The metallic iron is alloyed with nickel, forming two distinct mineral phases: kamacite and taenite. These alloys are virtually absent in naturally occurring terrestrial rocks. On Earth, nearly all iron has either sunk to the core or oxidized into non-metallic minerals like rust. The metal within a meteorite survived in its primordial, unoxidized state because it formed in the vacuum of space.
Some iron meteorites also retain a remnant magnetization, a subtle, permanent magnetic field imprinted when their parent asteroid was cooling. This ancient magnetic signature was generated by a dynamo effect within the asteroid’s molten core.
Magnetic Variation Across Meteorite Types
The strength of a meteorite’s magnetic attraction varies significantly depending on its classification, which is determined by its ratio of metal to silicate minerals. The three main groups—iron, stony, and stony-iron—display different levels of responsiveness to a magnet. Iron meteorites, for example, are composed of nearly solid iron-nickel metal, making them intensely magnetic and easily attracted to even a weak magnet.
Stony meteorites, known as chondrites, are the most common type and show a noticeable but generally weaker attraction. They are composed primarily of silicates, but contain small, scattered flecks of iron-nickel metal embedded throughout the rocky matrix. This dispersed metallic content is sufficient to generate a magnetic response, though weaker than a solid iron specimen.

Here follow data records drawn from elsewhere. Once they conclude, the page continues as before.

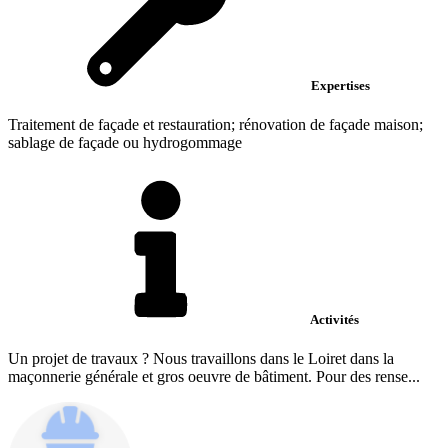
Expertises
Traitement de façade et restauration; rénovation de façade maison;
sablage de façade ou hydrogommage
Activités
Un projet de travaux ? Nous travaillons dans le Loiret dans la
maçonnerie générale et gros oeuvre de bâtiment. Pour des rense...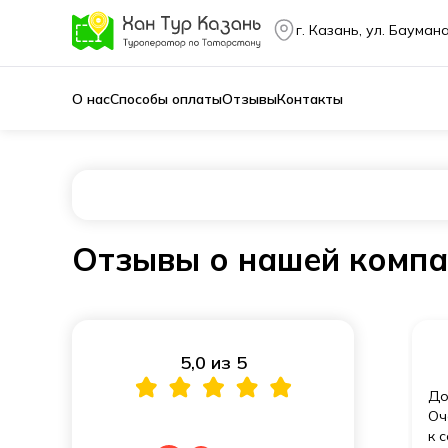
г. Казань, ул. Баумана
О нас
Способы оплаты
Отзывы
Контакты
Отзывы о нашей комп
5,0 из 5
До
Оч
к 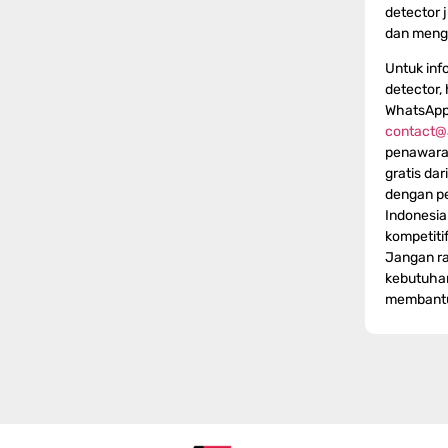
detector
dan meng
Untuk info
detector,
WhatsApp
contact@
penawaran
gratis dar
dengan pe
Indonesi
kompetitif
Jangan ra
kebutuhan
membant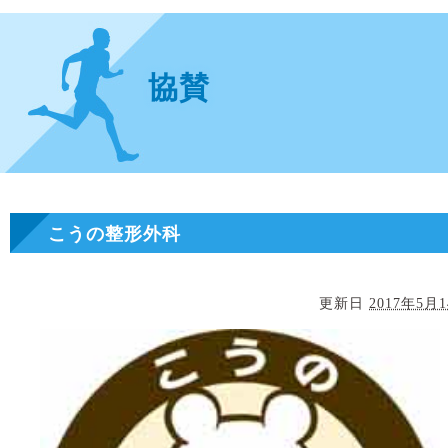
協賛
こうの整形外科
更新日
2017年5月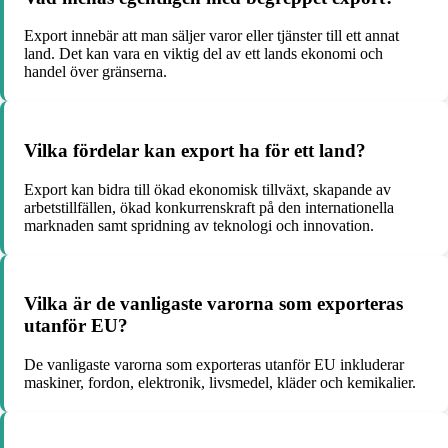
Export innebär att man säljer varor eller tjänster till ett annat
land. Det kan vara en viktig del av ett lands ekonomi och
handel över gränserna.
Vilka fördelar kan export ha för ett land?
Export kan bidra till ökad ekonomisk tillväxt, skapande av
arbetstillfällen, ökad konkurrenskraft på den internationella
marknaden samt spridning av teknologi och innovation.
Vilka är de vanligaste varorna som exporteras
utanför EU?
De vanligaste varorna som exporteras utanför EU inkluderar
maskiner, fordon, elektronik, livsmedel, kläder och kemikalier.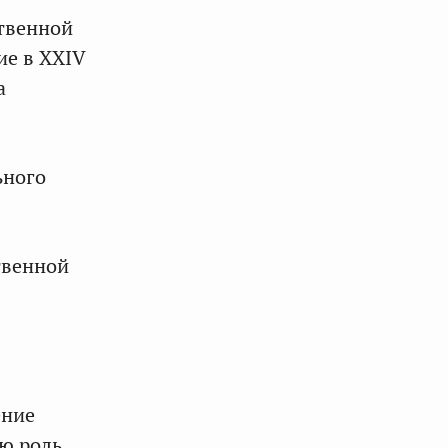
твенной
ие в XXIV
а
ьного
твенной
ение
ю роль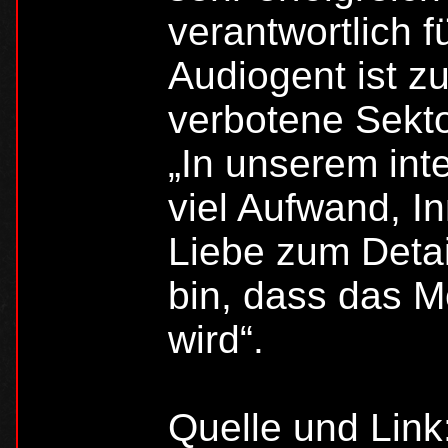
verantwortlich 
Audiogent ist zu
verbotene Sekto
„In unserem inte
viel Aufwand, I
Liebe zum Detai
bin, dass das 
wird“.
Quelle und Link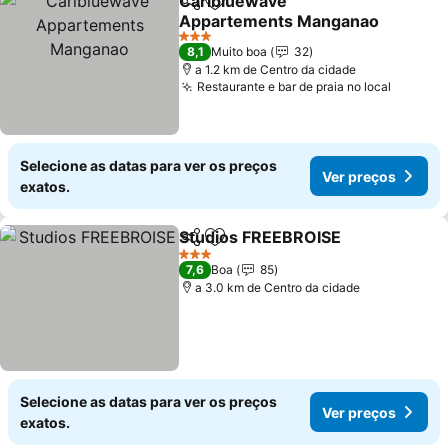
Caribluewave
Partilhar
Adicionar aos favoritos
Appartements Manganao
3 Estrelas
8,1
Muito boa
32
a 1.2 km de Centro da cidade
Restaurante e bar de praia no local
Selecione as datas para ver os preços
Ver preços
exatos.
Studios FREEBROISE
Partilhar
Adicionar aos favoritos
3 Estrelas
7,6
Boa
85
a 3.0 km de Centro da cidade
Selecione as datas para ver os preços
Ver preços
exatos.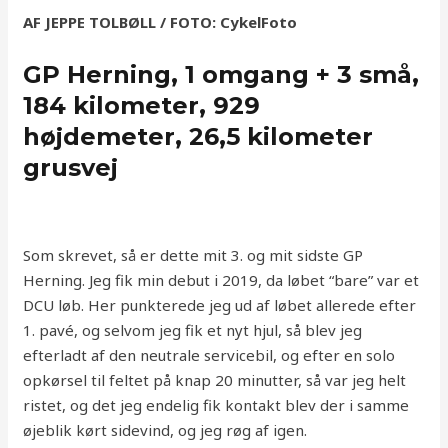
AF JEPPE TOLBØLL / FOTO: CykelFoto
GP Herning, 1 omgang + 3 små,
184 kilometer, 929
højdemeter, 26,5 kilometer
grusvej
Som skrevet, så er dette mit 3. og mit sidste GP
Herning. Jeg fik min debut i 2019, da løbet “bare” var et
DCU løb. Her punkterede jeg ud af løbet allerede efter
1. pavé, og selvom jeg fik et nyt hjul, så blev jeg
efterladt af den neutrale servicebil, og efter en solo
opkørsel til feltet på knap 20 minutter, så var jeg helt
ristet, og det jeg endelig fik kontakt blev der i samme
øjeblik kørt sidevind, og jeg røg af igen.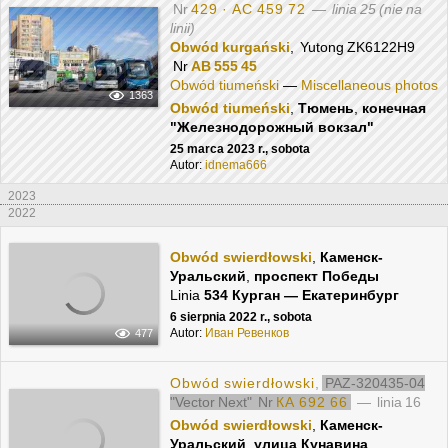
Nr
429 · АС 459 72
—
linia 25 (nie na
linii)
Obwód kurgański
, Yutong ZK6122H9
Nr
АВ 555 45
Obwód tiumeński
—
Miscellaneous photos
1363
Obwód tiumeński
,
Тюмень
,
конечная
"Железнодорожный вокзал"
25 marca 2023 r., sobota
Autor:
idnema666
2023
2022
Obwód swierdłowski
,
Каменск-
Уральский
,
проспект Победы
Linia
534 Курган — Екатеринбург
6 sierpnia 2022 r., sobota
Autor:
Иван Ревенков
477
Obwód swierdłowski
,
PAZ-320435-04
"Vector Next"
Nr
КА 692 66
— linia 16
Obwód swierdłowski
,
Каменск-
Уральский
,
улица Кунавина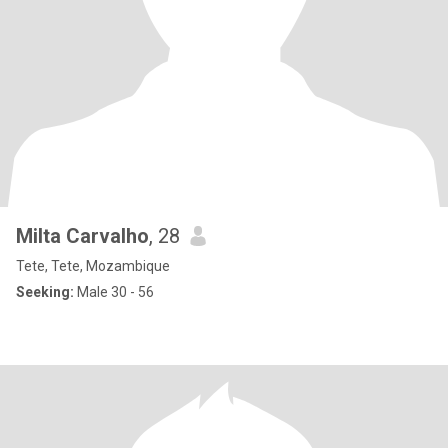
Milta Carvalho
, 28
Tete, Tete, Mozambique
Seeking:
Male 30 - 56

In contrast, a small fraction of meteorites, such as achondrites, lunar meteorites, and Martian meteorites, often show little to no attraction. These rocky fragments underwent intense geological processing on their parent bodies, resulting in the separation or removal of metallic iron. Consequently, their composition is closer to terrestrial rock and they are effectively non-magnetic to a standard field test.
Magnetism as an Identification Tool
The magnetic test is a practical and quick initial step for identifying a suspected space rock. An inexpensive ceramic or ferrite magnet, such as a common refrigerator magnet, is the recommended tool. If the rock does not attract a ceramic magnet, it is highly unlikely to be one of the most common meteorite types.
Magnetism is a necessary condition for most meteorites, but it is not sufficient for positive identification. Several common terrestrial rocks and human-made materials also show magnetic attraction, leading to false positives. For instance, the iron oxide mineral magnetite is abundant in some Earth rocks, and industrial slag can contain metallic inclusions that make it magnetic.
Using an overly powerful neodymium magnet is discouraged because its strong pull can attract many weakly magnetic terrestrial rocks, providing misleading results. Furthermore, strong magnets can permanently alter or erase the delicate, ancient magnetic history stored within a meteorite. Therefore, a magnetic test should always be followed up with other observations, such as checking for a dark, melted fusion crust or the rock’s unusually high density.